Assignment -> The records, repeated exactly and in full, are the expected answer.

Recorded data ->
▬▬▬▬▬▬
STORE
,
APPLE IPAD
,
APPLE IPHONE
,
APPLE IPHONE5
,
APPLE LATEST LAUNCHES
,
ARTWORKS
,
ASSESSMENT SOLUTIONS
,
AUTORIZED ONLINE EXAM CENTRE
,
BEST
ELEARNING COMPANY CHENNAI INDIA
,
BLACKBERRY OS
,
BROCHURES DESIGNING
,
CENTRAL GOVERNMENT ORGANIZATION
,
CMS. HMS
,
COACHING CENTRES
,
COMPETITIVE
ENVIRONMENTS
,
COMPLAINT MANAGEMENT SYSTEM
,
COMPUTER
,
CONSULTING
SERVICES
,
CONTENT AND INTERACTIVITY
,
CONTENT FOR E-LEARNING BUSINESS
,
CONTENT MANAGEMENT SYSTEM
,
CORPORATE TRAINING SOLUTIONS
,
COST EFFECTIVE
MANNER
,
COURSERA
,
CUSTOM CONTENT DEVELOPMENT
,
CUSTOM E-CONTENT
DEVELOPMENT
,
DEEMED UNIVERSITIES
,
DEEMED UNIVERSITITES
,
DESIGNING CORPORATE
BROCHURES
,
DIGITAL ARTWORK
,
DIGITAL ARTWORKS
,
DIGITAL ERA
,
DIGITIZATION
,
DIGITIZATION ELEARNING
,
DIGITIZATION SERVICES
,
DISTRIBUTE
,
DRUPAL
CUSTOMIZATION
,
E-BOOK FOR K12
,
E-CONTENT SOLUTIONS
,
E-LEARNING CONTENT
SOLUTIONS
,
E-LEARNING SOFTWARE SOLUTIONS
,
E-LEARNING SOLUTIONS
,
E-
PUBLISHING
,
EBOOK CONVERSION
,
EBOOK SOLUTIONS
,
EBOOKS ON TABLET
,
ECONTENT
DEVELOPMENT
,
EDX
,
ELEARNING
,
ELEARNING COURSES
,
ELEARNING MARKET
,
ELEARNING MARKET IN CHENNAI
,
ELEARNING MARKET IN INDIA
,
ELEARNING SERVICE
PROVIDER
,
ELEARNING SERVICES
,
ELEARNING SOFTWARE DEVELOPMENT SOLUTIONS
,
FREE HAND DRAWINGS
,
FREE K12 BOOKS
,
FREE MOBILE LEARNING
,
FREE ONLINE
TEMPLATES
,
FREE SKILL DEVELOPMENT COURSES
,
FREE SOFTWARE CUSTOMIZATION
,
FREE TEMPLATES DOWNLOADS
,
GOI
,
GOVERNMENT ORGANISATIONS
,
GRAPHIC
▬▬▬▬▬▬
Written solution ->
STORE
,
APPLE IPAD
,
APPLE IPHONE
,
APPLE IPHONE5
,
APPLE LATEST LAUNCHES
,
ARTWORKS
,
ASSESSMENT SOLUTIONS
,
AUTORIZED ONLINE EXAM CENTRE
,
BEST
ELEARNING COMPANY CHENNAI INDIA
,
BLACKBERRY OS
,
BROCHURES DESIGNING
,
CENTRAL GOVERNMENT ORGANIZATION
,
CMS. HMS
,
COACHING CENTRES
,
COMPETITIVE
ENVIRONMENTS
,
COMPLAINT MANAGEMENT SYSTEM
,
COMPUTER
,
CONSULTING
SERVICES
,
CONTENT AND INTERACTIVITY
,
CONTENT FOR E-LEARNING BUSINESS
,
CONTENT MANAGEMENT SYSTEM
,
CORPORATE TRAINING SOLUTIONS
,
COST EFFECTIVE
MANNER
,
COURSERA
,
CUSTOM CONTENT DEVELOPMENT
,
CUSTOM E-CONTENT
DEVELOPMENT
,
DEEMED UNIVERSITIES
,
DEEMED UNIVERSITITES
,
DESIGNING CORPORATE
BROCHURES
,
DIGITAL ARTWORK
,
DIGITAL ARTWORKS
,
DIGITAL ERA
,
DIGITIZATION
,
DIGITIZATION ELEARNING
,
DIGITIZATION SERVICES
,
DISTRIBUTE
,
DRUPAL
CUSTOMIZATION
,
E-BOOK FOR K12
,
E-CONTENT SOLUTIONS
,
E-LEARNING CONTENT
SOLUTIONS
,
E-LEARNING SOFTWARE SOLUTIONS
,
E-LEARNING SOLUTIONS
,
E-
PUBLISHING
,
EBOOK CONVERSION
,
EBOOK SOLUTIONS
,
EBOOKS ON TABLET
,
ECONTENT
DEVELOPMENT
,
EDX
,
ELEARNING
,
ELEARNING COURSES
,
ELEARNING MARKET
,
ELEARNING MARKET IN CHENNAI
,
ELEARNING MARKET IN INDIA
,
ELEARNING SERVICE
PROVIDER
,
ELEARNING SERVICES
,
ELEARNING SOFTWARE DEVELOPMENT SOLUTIONS
,
FREE HAND DRAWINGS
,
FREE K12 BOOKS
,
FREE MOBILE LEARNING
,
FREE ONLINE
TEMPLATES
,
FREE SKILL DEVELOPMENT COURSES
,
FREE SOFTWARE CUSTOMIZATION
,
FREE TEMPLATES DOWNLOADS
,
GOI
,
GOVERNMENT ORGANISATIONS
,
GRAPHIC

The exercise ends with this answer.